In multiple bivariavable models in which steroids, csDMARDs and b/tsDMARDs were entered separately (Table 4), use of GC was confirmed to independently predict increased risk of SARS-CoV-2 infection irrespective of comorbidities, precautions taken to prevent contagion and contacts with COVID-19 cases. In contrast, the trends for higher odds of infection in csDMARDs-treated and lower odds in b/tsDMARDs-treated patients were apparently not independent from other variables. GC maintained independent association also in bivariavable models including the other classes of anti-rheumatic drugs.

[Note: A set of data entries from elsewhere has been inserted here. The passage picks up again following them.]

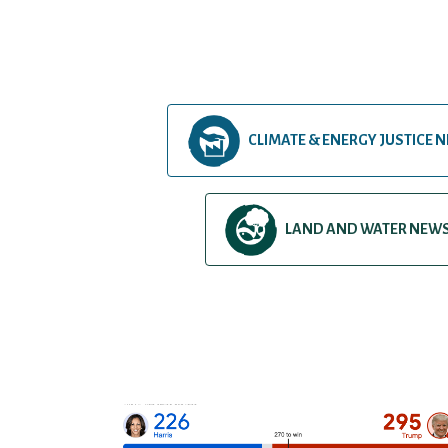
CLIMATE & ENERGY JUSTICE 
LAND AND WATER NEW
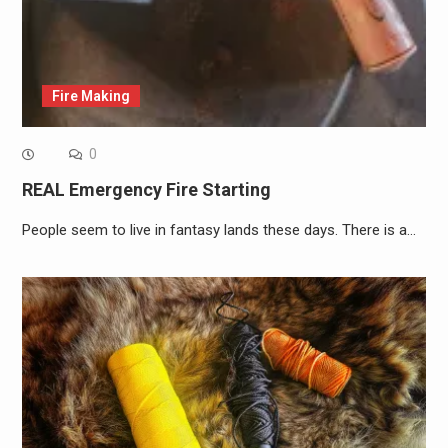
Fire Making
0
REAL Emergency Fire Starting
People seem to live in fantasy lands these days. There is a…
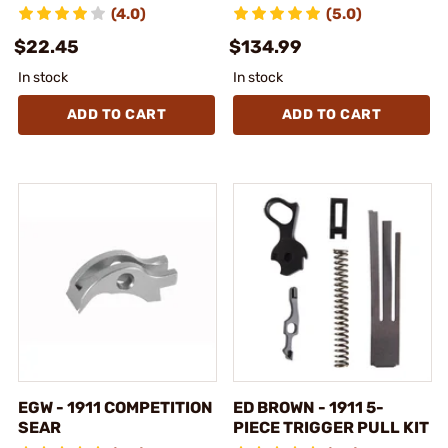
(4.0)
(5.0)
$22.45
$134.99
In stock
In stock
ADD TO CART
ADD TO CART
EGW - 1911 COMPETITION
ED BROWN - 1911 5-
SEAR
PIECE TRIGGER PULL KIT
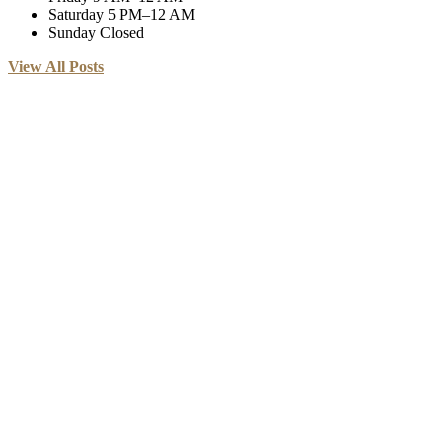
Saturday
5 PM–12 AM
Sunday
Closed
View All Posts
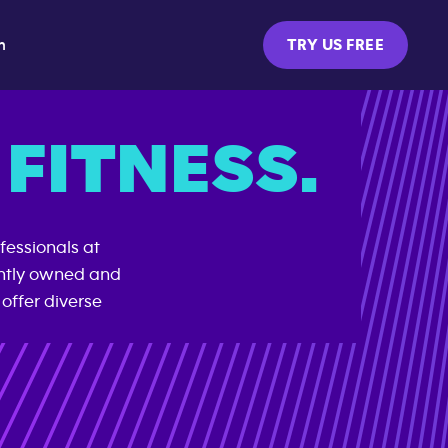
m
TRY US FREE
FITNESS.
fessionals at
ently owned and
offer diverse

Highly suspicious infection
When the analysis was extended to include also highly suspicious SARS-CoV-2 infection, none of the demographic variables appeared consistently associated with the outcome. Again, the risk of SARS-CoV-2 infection appeared differently conditioned by the different classes of anti-rheumatic drugs. Patients on treatment with b/tsDMARDs were indeed significantly less affected, whilst use of GC, especially at doses ≥2.5 mg/d tended to increase the risk of infection (supplementary Table S3). No effects were seen in association with csDMARDs.

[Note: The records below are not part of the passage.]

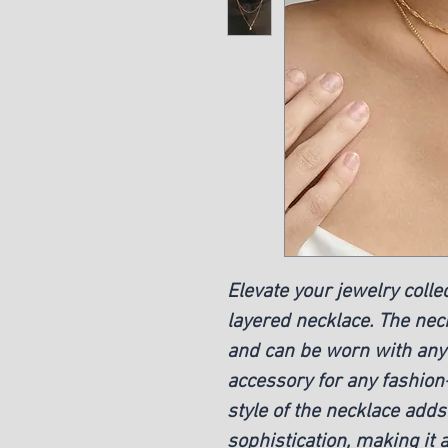
Elevate your jewelry colle
layered necklace. The neck
and can be worn with any o
accessory for any fashion
style of the necklace add
sophistication, making it 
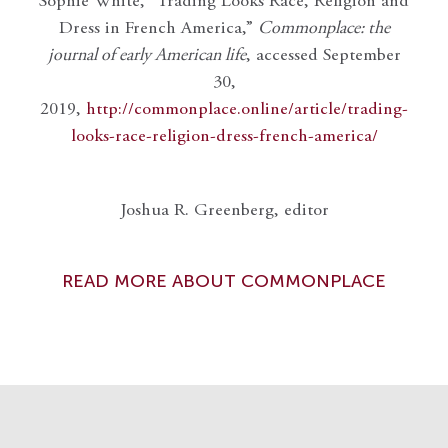
Sophie White, “Trading Looks Race, Religion and
Dress in French America,”
Commonplace: the
journal of early American life
, accessed September
30,
2019,
http://commonplace.online/article/trading-
looks-race-religion-dress-french-america/
Joshua R. Greenberg, editor
READ MORE ABOUT COMMONPLACE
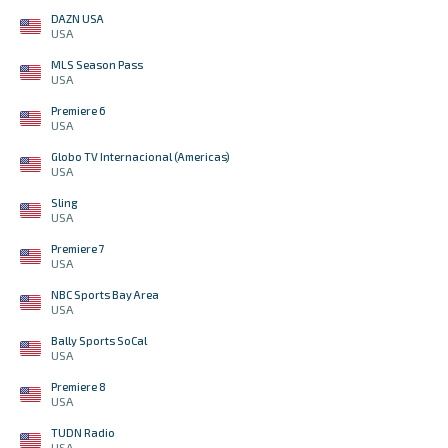
DAZN USA
USA
MLS Season Pass
USA
Premiere 6
USA
Globo TV Internacional (Americas)
USA
Sling
USA
Premiere 7
USA
NBC Sports Bay Area
USA
Bally Sports SoCal
USA
Premiere 8
USA
TUDN Radio
USA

In multivariable analyses, treatment variables were confirmed as independent predictors of SARS-CoV-2 infection. In particular, use of GC emerged as a risk factor also in this setting including milder cases, whilst b/tsDMARD-treated patients less frequently developed symptoms of COVID-19. Even when forced in the model, csDMARDs did not modify the odds of infection (Table 5).

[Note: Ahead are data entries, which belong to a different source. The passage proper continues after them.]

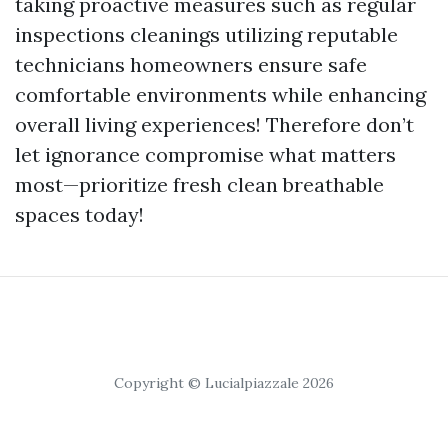
taking proactive measures such as regular
inspections cleanings utilizing reputable
technicians homeowners ensure safe
comfortable environments while enhancing
overall living experiences! Therefore don’t
let ignorance compromise what matters
most—prioritize fresh clean breathable
spaces today!
Copyright © Lucialpiazzale 2026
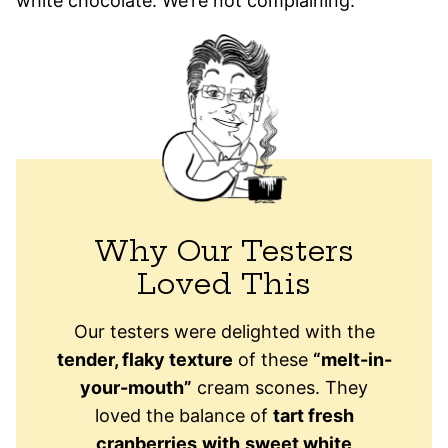
white chocolate. We’re not complaining.
Why Our Testers
Loved This
Our testers were delighted with the
tender, flaky texture
of these
“melt-in-
your-mouth”
cream scones. They
loved the balance of
tart fresh
cranberries
with
sweet white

We then tested the associations of patients’ and disease characteristics with a more permissive definition of SARS-CoV-2 infection also including patients with acute respiratory symptoms in the absence of known contacts with COVID-19 cases. As shown in Supplementary Table S4, no significant associated factors emerged among demographic and clinical characteristics apart from higher odds in younger patients. In contrast to confirmed and highly suspicious SARS-CoV-2 infection, none of the classes of anti-rheumatic drugs conferred increased or reduced risk. The neutral impact of GC and b/tsDMARDs was confirmed even when treatments were forced in multivariable analyses. Relevantly, after exclusion of confirmed and highly suspicious COVID-19 cases, use of b/tsDMARDs was instead associated with a trend for increased odds of respiratory symptoms after adjustement for age and GC co-medication (OR [95% CI] 1.26 [0.94 to 1.69], p=0.12).